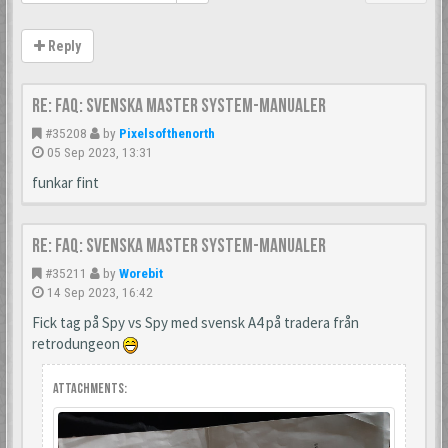
Reply
Re: FAQ: Svenska Master System-manualer
#35208
by
Pixelsofthenorth
05 Sep 2023, 13:31
funkar fint
Re: FAQ: Svenska Master System-manualer
#35211
by
Worebit
14 Sep 2023, 16:42
Fick tag på Spy vs Spy med svensk A4 på tradera från
retrodungeon
Attachments:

--------------------------------

(AIM OF THE EXERCISE) Your answer should set down the listing verbatim and leave out its images.

(ANSWER)
Reply
Re: FAQ: Svenska Master System-manualer
#35208
by
Pixelsofthenorth
05 Sep 2023, 13:31
funkar fint
Re: FAQ: Svenska Master System-manualer
#35211
by
Worebit
14 Sep 2023, 16:42
Fick tag på Spy vs Spy med svensk A4 på tradera från
retrodungeon
Attachments:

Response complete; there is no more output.